Material shown:
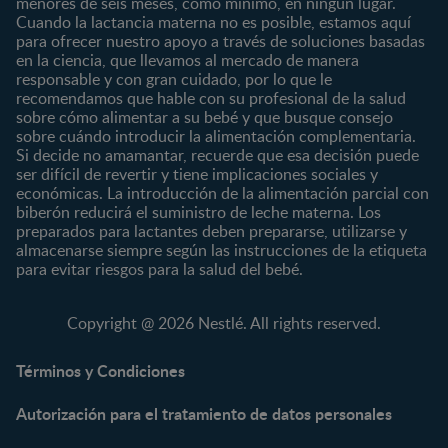
Nuestras Marcas
menores de seis meses, como mínimo, en ningún lugar.
6 a 8 meses
Vida en familia
Cuando la lactancia materna no es posible, estamos aquí
8 a 12 meses
para ofrecer nuestro apoyo a través de soluciones basadas
12 a 24 meses
en la ciencia, que llevamos al mercado de manera
responsable y con gran cuidado, por lo que le
Desde 2 años
recomendamos que hable con su profesional de la salud
Preescolar
sobre cómo alimentar a su bebé y que busque consejo
sobre cuándo introducir la alimentación complementaria.
Escolar
Si decide no amamantar, recuerde que esa decisión puede
ser difícil de revertir y tiene implicaciones sociales y
Marcas
Productos
económicas. La introducción de la alimentación parcial con
CERELAC®
Cereales Infantiles
biberón reducirá el suministro de leche materna. Los
GERBER®
Compotas y galletas
preparados para lactantes deben prepararse, utilizarse y
almacenarse siempre según las instrucciones de la etiqueta
KLIM®
Fórmulas Infantiles
para evitar riesgos para la salud del bebé.
NAN® 3
Vitaminas y Suplementos
NAN® Comfort 3
Copyright @ 2026 Nestlé. All rights reserved.
NAN® Optipro® 3
NAN® Supreme 3
Términos y Condiciones
NESTOGENO® 3
Autorización para el tratamiento de datos personales
NESTUM®
KLIM® NUTRIADVANCE®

What is being asked:
Print the records above exactly as they stand, but leave out the pictures.

Response box:
Nuestras Marcas
menores de seis meses, como mínimo, en ningún lugar.
6 a 8 meses
Vida en familia
Cuando la lactancia materna no es posible, estamos aquí
8 a 12 meses
para ofrecer nuestro apoyo a través de soluciones basadas
12 a 24 meses
en la ciencia, que llevamos al mercado de manera
responsable y con gran cuidado, por lo que le
Desde 2 años
recomendamos que hable con su profesional de la salud
Preescolar
sobre cómo alimentar a su bebé y que busque consejo
sobre cuándo introducir la alimentación complementaria.
Escolar
Si decide no amamantar, recuerde que esa decisión puede
ser difícil de revertir y tiene implicaciones sociales y
Marcas
Productos
económicas. La introducción de la alimentación parcial con
CERELAC®
Cereales Infantiles
biberón reducirá el suministro de leche materna. Los
GERBER®
Compotas y galletas
preparados para lactantes deben prepararse, utilizarse y
almacenarse siempre según las instrucciones de la etiqueta
KLIM®
Fórmulas Infantiles
para evitar riesgos para la salud del bebé.
NAN® 3
Vitaminas y Suplementos
NAN® Comfort 3
Copyright @ 2026 Nestlé. All rights reserved.
NAN® Optipro® 3
NAN® Supreme 3
Términos y Condiciones
NESTOGENO® 3
Autorización para el tratamiento de datos personales
NESTUM®
KLIM® NUTRIADVANCE®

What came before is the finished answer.